The journalist and political advisor Judd Legum also pointed this out in his “Popular Information” newsletterthat Trump publicly praised or promoted several companies – including Apple, Dell and Thermo Fisher – around the time he bought their shares. The Trump Organization countered these allegations by pointing out that it was outside consultants who managed Trump’s investments. It is not clear from the OGE documents whether Trump personally ordered the transactions. Officially, his sons Donald Trump Jr. and Eric Trump run Trump’s personal assets and his corporate empire.
Trump’s second son Eric with his wife Lara.Image: keystone
Trump’s wealth is growing
The White House vigorously rejected allegations that Donald Trump was enriching himself in office last year. Spokeswoman Karoline Leavitt described it as “completely absurd” and explained that On the contrary, Trump sacrificed a “life of luxury” for the service of the American people. However, this is offset by the fact that Trump and those around him have their assets according to Forbes estimates were able to increase significantly in the first year of his second term in office.
The increase amounts to several billion dollars. The lion’s share of this is likely to come from cryptocurrency: meme coins associated with Trump have brought in billions for the family and their inner circle. Since Trump took office, his sons have invested in a number of new industries, including artificial intelligence, drones and critical minerals such as lithium, cobalt and rare earths. Their real estate portfolio abroad has also expanded significantly.

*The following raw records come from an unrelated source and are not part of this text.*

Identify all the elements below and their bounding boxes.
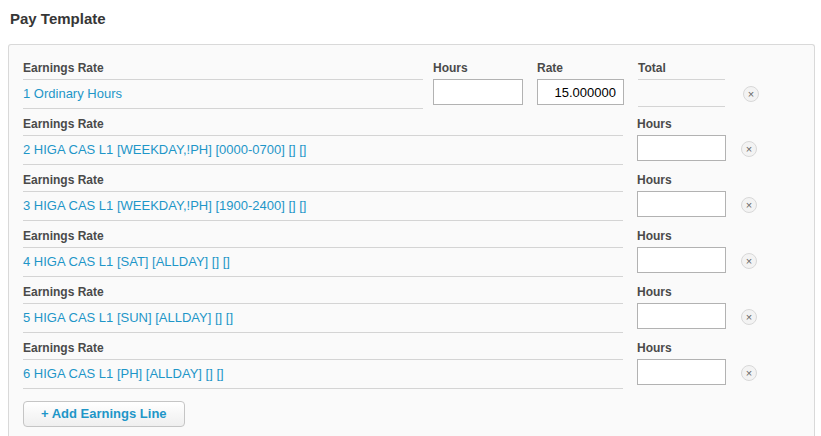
earnings-rate-link[interactable]: 2 HIGA CAS L1 [WEEKDAY,!PH] [0000-0700] … — [23, 142, 307, 157]
earnings-rate-header: Earnings Rate — [23, 57, 423, 80]
earnings-rate-cell: 5 HIGA CAS L1 [SUN] [ALLDAY] [] [] — [23, 304, 623, 333]
hours-column: Hours — [637, 281, 726, 329]
earnings-line: Earnings Rate 2 HIGA CAS L1 [WEEKDAY,!PH… — [23, 113, 814, 165]
delete-line-icon[interactable]: × — [741, 309, 757, 325]
earnings-rate-column: Earnings Rate 2 HIGA CAS L1 [WEEKDAY,!PH… — [23, 113, 623, 165]
hours-header: Hours — [637, 113, 726, 135]
hours-header: Hours — [433, 57, 523, 79]
delete-column: × — [741, 281, 757, 325]
earnings-rate-header: Earnings Rate — [23, 169, 623, 192]
delete-column: × — [741, 169, 757, 213]
delete-line-icon[interactable]: × — [741, 197, 757, 213]
add-earnings-line-button[interactable]: + Add Earnings Line — [23, 401, 185, 427]
earnings-rate-link[interactable]: 1 Ordinary Hours — [23, 86, 122, 101]
delete-column: × — [743, 57, 759, 102]
earnings-rate-link[interactable]: 3 HIGA CAS L1 [WEEKDAY,!PH] [1900-2400] … — [23, 198, 307, 213]
earnings-rate-header: Earnings Rate — [23, 337, 623, 360]
delete-column: × — [741, 225, 757, 269]
earnings-rate-header: Earnings Rate — [23, 281, 623, 304]
page-title: Pay Template — [10, 11, 821, 27]
earnings-rate-cell: 1 Ordinary Hours — [23, 80, 423, 109]
hours-input[interactable] — [637, 247, 726, 273]
delete-line-icon[interactable]: × — [743, 86, 759, 102]
hours-header: Hours — [637, 337, 726, 359]
earnings-rate-link[interactable]: 5 HIGA CAS L1 [SUN] [ALLDAY] [] [] — [23, 310, 233, 325]
earnings-rate-link[interactable]: 4 HIGA CAS L1 [SAT] [ALLDAY] [] [] — [23, 254, 230, 269]
total-value — [638, 80, 725, 107]
earnings-rate-cell: 4 HIGA CAS L1 [SAT] [ALLDAY] [] [] — [23, 248, 623, 277]
delete-column: × — [741, 113, 757, 157]
hours-input[interactable] — [637, 135, 726, 161]
earnings-line: Earnings Rate 3 HIGA CAS L1 [WEEKDAY,!PH… — [23, 169, 814, 221]
earnings-rate-cell: 3 HIGA CAS L1 [WEEKDAY,!PH] [1900-2400] … — [23, 192, 623, 221]
earnings-rate-cell: 2 HIGA CAS L1 [WEEKDAY,!PH] [0000-0700] … — [23, 136, 623, 165]
earnings-rate-column: Earnings Rate 4 HIGA CAS L1 [SAT] [ALLDA… — [23, 225, 623, 277]
earnings-rate-column: Earnings Rate 1 Ordinary Hours — [23, 57, 423, 109]
hours-column: Hours — [637, 169, 726, 217]
hours-input[interactable] — [637, 359, 726, 385]
earnings-rate-link[interactable]: 6 HIGA CAS L1 [PH] [ALLDAY] [] [] — [23, 366, 224, 381]
add-line-row: + Add Earnings Line — [23, 401, 814, 427]
earnings-rate-header: Earnings Rate — [23, 225, 623, 248]
earnings-line-first: Earnings Rate 1 Ordinary Hours Hours Rat… — [23, 57, 814, 109]
rate-input[interactable] — [537, 79, 624, 105]
earnings-rate-cell: 6 HIGA CAS L1 [PH] [ALLDAY] [] [] — [23, 360, 623, 389]
earnings-rate-column: Earnings Rate 5 HIGA CAS L1 [SUN] [ALLDA… — [23, 281, 623, 333]
hours-header: Hours — [637, 225, 726, 247]
delete-line-icon[interactable]: × — [741, 253, 757, 269]
hours-column: Hours — [637, 225, 726, 273]
delete-column: × — [741, 337, 757, 381]
hours-input[interactable] — [637, 303, 726, 329]
rate-header: Rate — [537, 57, 624, 79]
pay-template-panel: Earnings Rate 1 Ordinary Hours Hours Rat… — [8, 44, 815, 436]
hours-column: Hours — [637, 337, 726, 385]
hours-input[interactable] — [637, 191, 726, 217]
earnings-line: Earnings Rate 4 HIGA CAS L1 [SAT] [ALLDA… — [23, 225, 814, 277]
delete-line-icon[interactable]: × — [741, 141, 757, 157]
hours-header: Hours — [637, 169, 726, 191]
delete-line-icon[interactable]: × — [741, 365, 757, 381]
total-header: Total — [638, 57, 725, 80]
earnings-rate-column: Earnings Rate 6 HIGA CAS L1 [PH] [ALLDAY… — [23, 337, 623, 389]
hours-column: Hours — [433, 57, 523, 105]
earnings-rate-column: Earnings Rate 3 HIGA CAS L1 [WEEKDAY,!PH… — [23, 169, 623, 221]
hours-header: Hours — [637, 281, 726, 303]
earnings-line: Earnings Rate 5 HIGA CAS L1 [SUN] [ALLDA… — [23, 281, 814, 333]
rate-column: Rate — [537, 57, 624, 105]
total-column: Total — [638, 57, 725, 107]
earnings-line: Earnings Rate 6 HIGA CAS L1 [PH] [ALLDAY… — [23, 337, 814, 389]
hours-input[interactable] — [433, 79, 523, 105]
hours-column: Hours — [637, 113, 726, 161]
earnings-rate-header: Earnings Rate — [23, 113, 623, 136]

“Hypocritical” and “shameless”
Trump’s son Eric, who as deputy head of the family’s real estate and cryptocurrency businesses, recently accompanied the US President to China, which led to criticism. The broadcaster MS Now, for example, accused the Trump familyto do business with the presidency, using the terms “hypocritical” and “shameless”:
‘Hypocritical’ and ‘shameless’: Panel reacts to Trump’s family joining trip to China
Eric Trump responded with a post on the online service X on it, in which he announced that he would sue MS Now. “I have no business interests in China,” he wrote on X. “No real estate, no investments, nothing! I went on this journey for one reason only: as a loving son who adores his father more than anything and would definitely not miss being by his side in this incredible moment.”
I intend to sue @jrpsaki and @MSNOWNews over the below clip. To be clear:
• Contrary to her monologue and blatant lies, I have NEVER been on the board of ALT5 — not now, not ever. Any person with basic access to Google and willing to open a company’s annual report or proxy…

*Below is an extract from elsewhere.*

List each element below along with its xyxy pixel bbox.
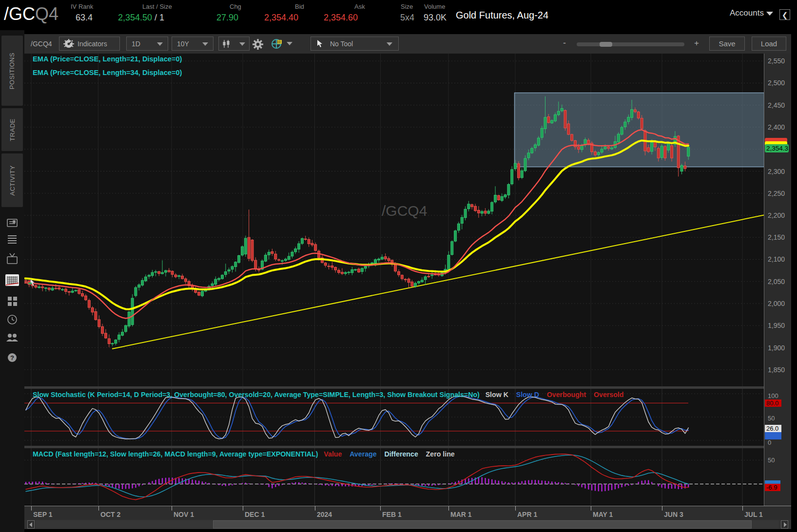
svg-text:/GCQ4: /GCQ4	[382, 203, 427, 219]
svg-text:?: ?	[10, 354, 14, 361]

— Eric Trump (@EricTrump) May 15, 2026
Private interests in the presidency
The US portal Axios writes that with each passing month, Trump “weaves the financial interests of his family, his allies and his political movement more closely than ever into the fabric of the American presidency.”

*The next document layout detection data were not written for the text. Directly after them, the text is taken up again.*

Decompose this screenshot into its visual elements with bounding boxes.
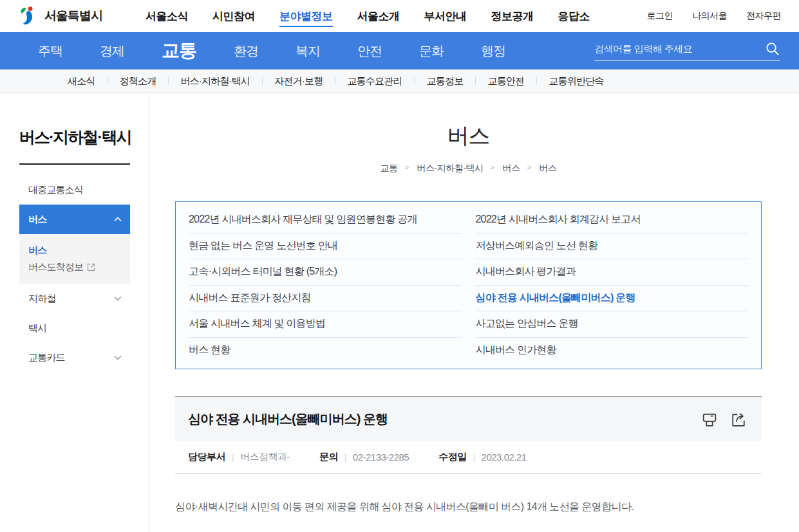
content-area: 버스·지하철·택시 대중교통소식 버스 버스 버스도착정보: [0, 93, 799, 532]
link-row[interactable]: 고속·시외버스 터미널 현황 (5개소): [189, 259, 462, 286]
sidebar-item-transit-news[interactable]: 대중교통소식: [19, 175, 130, 205]
link-row[interactable]: 버스 현황: [189, 338, 462, 364]
article-tools: [700, 410, 747, 428]
meta-separator: |: [232, 452, 234, 462]
sidebar-subitem-bus-label: 버스: [28, 244, 46, 257]
gnb-administration[interactable]: 행정: [462, 42, 524, 60]
print-icon: [700, 410, 719, 428]
sidebar-bus-submenu: 버스 버스도착정보: [19, 234, 130, 284]
subnav-bicycle-walking[interactable]: 자전거·보행: [262, 75, 335, 87]
gnb-housing[interactable]: 주택: [19, 42, 81, 60]
sidebar-menu: 대중교통소식 버스 버스 버스도착정보: [19, 175, 130, 372]
article-title: 심야 전용 시내버스(올빼미버스) 운행: [188, 410, 388, 428]
main-category-nav: 주택 경제 교통 환경 복지 안전 문화 행정: [0, 32, 799, 69]
top-header: 서울특별시 서울소식 시민참여 분야별정보 서울소개 부서안내 정보공개 응답소…: [0, 0, 799, 32]
chevron-down-icon: [114, 355, 122, 360]
breadcrumb-transport[interactable]: 교통: [381, 163, 398, 174]
link-row[interactable]: 서울 시내버스 체계 및 이용방법: [189, 311, 462, 338]
search-input[interactable]: [594, 43, 765, 54]
link-row[interactable]: 시내버스회사 평가결과: [476, 259, 749, 286]
transport-subnav: 새소식 정책소개 버스·지하철·택시 자전거·보행 교통수요관리 교통정보 교통…: [0, 69, 799, 93]
sidebar-item-taxi-label: 택시: [28, 322, 46, 335]
sidebar: 버스·지하철·택시 대중교통소식 버스 버스 버스도착정보: [0, 93, 149, 532]
breadcrumb-bus-page[interactable]: 버스: [539, 163, 556, 174]
sidebar-item-bus-label: 버스: [28, 214, 46, 226]
article-body-text: 심야·새벽시간대 시민의 이동 편의 제공을 위해 심야 전용 시내버스(올빼미…: [175, 499, 762, 515]
top-nav-departments[interactable]: 부서안내: [412, 9, 479, 24]
sidebar-title: 버스·지하철·택시: [19, 127, 149, 148]
gnb-economy[interactable]: 경제: [81, 42, 143, 60]
top-nav-info-by-field-label: 분야별정보: [279, 10, 333, 27]
sidebar-subitem-bus-arrival-label: 버스도착정보: [28, 261, 83, 273]
top-nav-citizen-participation[interactable]: 시민참여: [200, 9, 267, 24]
article-header: 심야 전용 시내버스(올빼미버스) 운행: [175, 396, 762, 441]
gnb-safety[interactable]: 안전: [339, 42, 400, 60]
meta-updated-label: 수정일: [438, 451, 467, 463]
link-row[interactable]: 시내버스 인가현황: [476, 338, 749, 364]
related-links-right-column: 2022년 시내버스회사 회계감사 보고서 저상버스예외승인 노선 현황 시내버…: [476, 207, 749, 363]
gnb-environment[interactable]: 환경: [215, 42, 277, 60]
meta-contact-value: 02-2133-2285: [353, 452, 409, 463]
share-button[interactable]: [729, 410, 747, 428]
top-utilities: 로그인 나의서울 전자우편: [647, 10, 782, 22]
print-button[interactable]: [700, 410, 719, 428]
subnav-bus-subway-taxi[interactable]: 버스·지하철·택시: [168, 75, 262, 87]
subnav-news[interactable]: 새소식: [55, 75, 108, 87]
meta-updated-value: 2023.02.21: [482, 452, 527, 463]
email-link[interactable]: 전자우편: [746, 10, 781, 22]
link-row[interactable]: 저상버스예외승인 노선 현황: [476, 234, 749, 260]
chevron-up-icon: [114, 217, 122, 222]
gnb-transportation[interactable]: 교통: [143, 39, 215, 63]
link-row[interactable]: 2022년 시내버스회사 회계감사 보고서: [476, 207, 749, 234]
top-nav: 서울소식 시민참여 분야별정보 서울소개 부서안내 정보공개 응답소: [133, 9, 602, 24]
subnav-demand-management[interactable]: 교통수요관리: [335, 75, 414, 87]
link-row[interactable]: 2022년 시내버스회사 재무상태 및 임원연봉현황 공개: [189, 207, 462, 234]
top-nav-about-seoul[interactable]: 서울소개: [345, 9, 412, 24]
breadcrumb-bus-subway-taxi[interactable]: 버스·지하철·택시: [417, 163, 484, 174]
meta-dept-label: 담당부서: [188, 451, 225, 463]
seoul-logo[interactable]: 서울특별시: [18, 5, 102, 27]
sidebar-item-transport-card[interactable]: 교통카드: [19, 343, 130, 372]
external-link-icon: [87, 263, 95, 271]
meta-dept-value: 버스정책과-: [240, 451, 290, 463]
main-content: 버스 교통 버스·지하철·택시 버스 버스 2022년 시내버스회사 재무상태 …: [149, 93, 799, 532]
link-row-active-night-bus[interactable]: 심야 전용 시내버스(올빼미버스) 운행: [476, 286, 749, 312]
subnav-traffic-info[interactable]: 교통정보: [415, 75, 476, 87]
link-row[interactable]: 사고없는 안심버스 운행: [476, 311, 749, 338]
sidebar-subitem-bus[interactable]: 버스: [28, 242, 130, 259]
subnav-policy[interactable]: 정책소개: [108, 75, 169, 87]
gnb-culture[interactable]: 문화: [400, 42, 462, 60]
top-nav-response-center[interactable]: 응답소: [546, 9, 603, 24]
top-nav-info-disclosure[interactable]: 정보공개: [479, 9, 546, 24]
breadcrumb-bus[interactable]: 버스: [502, 163, 520, 174]
article-meta: 담당부서 | 버스정책과- 문의 | 02-2133-2285 수정일 | 20…: [175, 441, 762, 473]
top-nav-seoul-news[interactable]: 서울소식: [133, 9, 200, 24]
my-seoul-link[interactable]: 나의서울: [692, 10, 727, 22]
page-title: 버스: [175, 122, 762, 151]
sidebar-item-transit-news-label: 대중교통소식: [28, 184, 83, 196]
sidebar-item-bus[interactable]: 버스: [19, 205, 130, 234]
meta-separator: |: [344, 452, 346, 462]
sidebar-item-subway[interactable]: 지하철: [19, 284, 130, 313]
related-links-left-column: 2022년 시내버스회사 재무상태 및 임원연봉현황 공개 현금 없는 버스 운…: [189, 207, 462, 363]
sidebar-item-transport-card-label: 교통카드: [28, 352, 65, 364]
breadcrumb: 교통 버스·지하철·택시 버스 버스: [175, 163, 762, 174]
subnav-traffic-safety[interactable]: 교통안전: [475, 75, 536, 87]
brand-name: 서울특별시: [44, 8, 102, 24]
meta-contact-label: 문의: [319, 451, 338, 463]
link-row[interactable]: 시내버스 표준원가 정산지침: [189, 286, 462, 312]
sidebar-subitem-bus-arrival-info[interactable]: 버스도착정보: [28, 259, 130, 275]
gnb-welfare[interactable]: 복지: [277, 42, 339, 60]
subnav-violation-enforcement[interactable]: 교통위반단속: [536, 75, 616, 87]
top-nav-info-by-field[interactable]: 분야별정보: [267, 9, 345, 24]
link-row[interactable]: 현금 없는 버스 운영 노선번호 안내: [189, 234, 462, 260]
chevron-down-icon: [114, 296, 122, 301]
search-icon[interactable]: [765, 41, 780, 56]
related-links-box: 2022년 시내버스회사 재무상태 및 임원연봉현황 공개 현금 없는 버스 운…: [175, 201, 762, 369]
sidebar-item-taxi[interactable]: 택시: [19, 313, 130, 343]
sidebar-item-subway-label: 지하철: [28, 293, 56, 305]
login-link[interactable]: 로그인: [647, 10, 673, 22]
search-bar: [594, 41, 780, 61]
seoul-logo-icon: [18, 5, 40, 27]
share-icon: [729, 410, 747, 428]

With each passing month, Trump is weaving the financial interests of his family, his allies and his political movement more tightly than ever into the fabric of the American presidency. https://t.co/DBreialI16
— Axios (@axios) May 19, 2026
Most recent example: the so-called anti-instrumentalization funds. It is the result of an extraordinary legal dispute in which private citizen Donald Trump sued the US tax authority IRS for $ 10 billion in January, while at the same time, by virtue of his office as president, he controlled the authorities and lawyers on the other side. The legal confrontation ended with a settlement: Trump withdrew his lawsuit and the $1.8 billion fund financed by taxpayers’ money was set up. Bypassing Congress, the fund could provide financial support to January 6 defendants, conservative activists, former Trump associates and other allies under investigation. The Democrats are foaming with anger – their Senate minority leader, Chuck Schumer, spoke of “bribes” for Trump allies.